Dynamic plugins run inside a WASM sandbox and cannot directly access the HTTP Server route registration mechanism. Dynamic plugins declare their internal path, method, access, and permission through build-time RegisterRoutes metadata and the generated route contract. At runtime, the core framework owns only the /x/{plugin-id} prefix; the remaining path comes from the dynamic plugin's route contract. Typical public paths look like:

/x/linapro-demo-dynamic/api/v1/demo-records
/x/linapro-demo-dynamic/api/v1/demo-records/{id}
/x/linapro-demo-dynamic/api/v1/backend-summary

Source plugin requests are handled by the HTTP Server handlers registered by source plugins. Dynamic plugin requests are bridged by the core framework to the matching runtime based on the route contract. Core framework control-plane APIs still use /api/v1/...; neither source plugins nor dynamic plugins should mount plugin business APIs under the core framework control-plane namespace.

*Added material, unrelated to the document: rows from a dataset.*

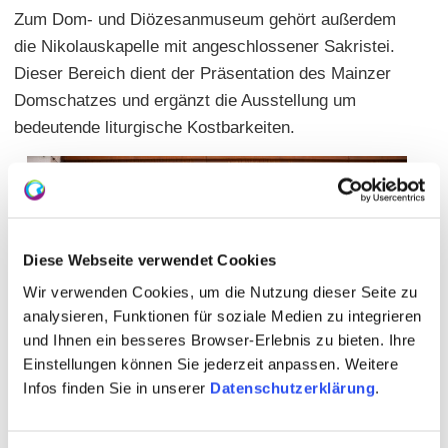
Zum Dom- und Diözesanmuseum gehört außerdem
die Nikolauskapelle mit angeschlossener Sakristei.
Dieser Bereich dient der Präsentation des Mainzer
Domschatzes und ergänzt die Ausstellung um
bedeutende liturgische Kostbarkeiten.
Diese Webseite verwendet Cookies
Wir verwenden Cookies, um die Nutzung dieser Seite zu
analysieren, Funktionen für soziale Medien zu integrieren
und Ihnen ein besseres Browser-Erlebnis zu bieten. Ihre
Einstellungen können Sie jederzeit anpassen. Weitere
Infos finden Sie in unserer
Datenschutzerklärung
.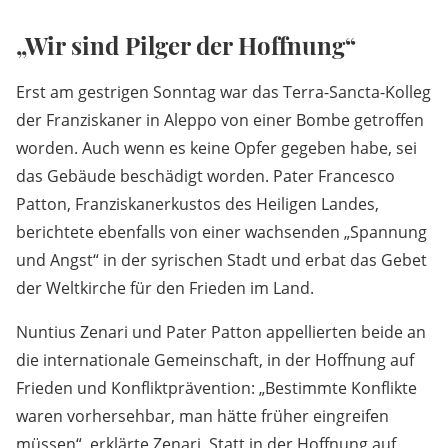
„Wir sind Pilger der Hoffnung“
Erst am gestrigen Sonntag war das Terra-Sancta-Kolleg
der Franziskaner in Aleppo von einer Bombe getroffen
worden. Auch wenn es keine Opfer gegeben habe, sei
das Gebäude beschädigt worden. Pater Francesco
Patton, Franziskanerkustos des Heiligen Landes,
berichtete ebenfalls von einer wachsenden „Spannung
und Angst“ in der syrischen Stadt und erbat das Gebet
der Weltkirche für den Frieden im Land.
Nuntius Zenari und Pater Patton appellierten beide an
die internationale Gemeinschaft, in der Hoffnung auf
Frieden und Konfliktprävention: „Bestimmte Konflikte
waren vorhersehbar, man hätte früher eingreifen
müssen“, erklärte Zenari. Statt in der Hoffnung auf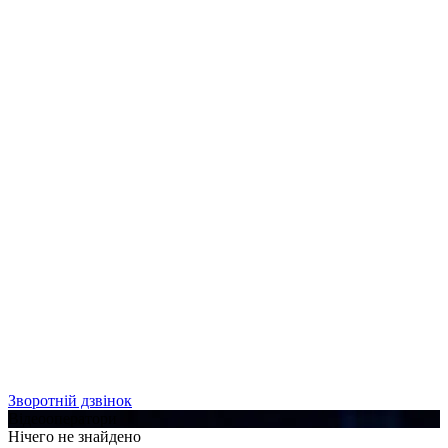
Зворотній дзвінок
Відеооператори
Нічего не знайдено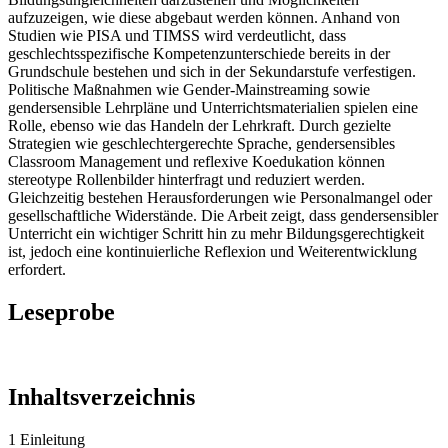
aufzuzeigen, wie diese abgebaut werden können. Anhand von
Studien wie PISA und TIMSS wird verdeutlicht, dass
geschlechtsspezifische Kompetenzunterschiede bereits in der
Grundschule bestehen und sich in der Sekundarstufe verfestigen.
Politische Maßnahmen wie Gender-Mainstreaming sowie
gendersensible Lehrpläne und Unterrichtsmaterialien spielen eine
Rolle, ebenso wie das Handeln der Lehrkraft. Durch gezielte
Strategien wie geschlechtergerechte Sprache, gendersensibles
Classroom Management und reflexive Koedukation können
stereotype Rollenbilder hinterfragt und reduziert werden.
Gleichzeitig bestehen Herausforderungen wie Personalmangel oder
gesellschaftliche Widerstände. Die Arbeit zeigt, dass gendersensibler
Unterricht ein wichtiger Schritt hin zu mehr Bildungsgerechtigkeit
ist, jedoch eine kontinuierliche Reflexion und Weiterentwicklung
erfordert.
Leseprobe
Inhaltsverzeichnis
1 Einleitung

Plugin TypePath ConstraintConflict Risk
Source plugin APIMust use the /x/{plugin-id} namespace returned by APIPrefix(); remaining segments are plugin-defined, with /api/v1 recommended for internal versioningIsolated by plugin ID, so it does not conflict with another plugin's /x namespace
Source plugin custom routesCan register non-reserved paths such as /portal/... or /assets/...Startup fails if they conflict with the core framework or another plugin
Dynamic plugin APICore framework combines /x/{plugin-id} with the contract's internal path; remaining segments are defined by the plugin contract, with /api/v1 recommended for internal versioningAvoided by core framework isolation through plugin ID, active artifact, and route contract

Static Assets​

The core framework manages its own static assets through Go Embed and provides a declarative public_assets model for serving public plugin assets. Both source plugins and dynamic plugins can declare public asset directories in the root of plugin.yaml. The core framework maps those assets to /x-assets/{plugin-id}/{version}/..., for example:

/x-assets/linapro-demo-dynamic/v0.1.0/pages/standalone.html
/x-assets/linapro-demo-dynamic/v0.1.0/css/main.css

Each declaration uses source to point to a plugin-relative directory or a dynamic artifact frontend asset prefix, optional mount to specify its relative mount path under /x-assets/{plugin-id}/{version}/, and optional index to select the default file returned when the mount directory itself is requested. If mount is empty or /, files in the declared directory are mounted directly at the version root. If index is omitted, the core framework defaults to index.html.

public_assets:
# source points to the plugin directory that should be publicly exposed.
- source: frontend/public
# mount is the path under /x-assets/{plugin-id}/{version}/.
# / means the files are mounted directly at the version root.
mount: /
# index is the default file used when the mount directory itself is requested.
# When omitted, it defaults to index.html.
index: index.html
# Another asset group can be mounted under a subpath for pages, styles, or other groups.
- source: frontend/pages
mount: pages
index: standalone.html

When a source plugin registers an embedded filesystem through plugin.Assets().UseEmbeddedFiles(...), the core framework exposes files only from directories declared in public_assets. For example:

sourcemountExample file inside the pluginExample public URL
frontend/public/frontend/public/logo.png/x-assets/{plugin-id}/{version}/logo.png
frontend/pagespagesfrontend/pages/standalone.html/x-assets/{plugin-id}/{version}/pages/standalone.html

Files outside declared directories are not exposed simply because they exist in the embedded filesystem.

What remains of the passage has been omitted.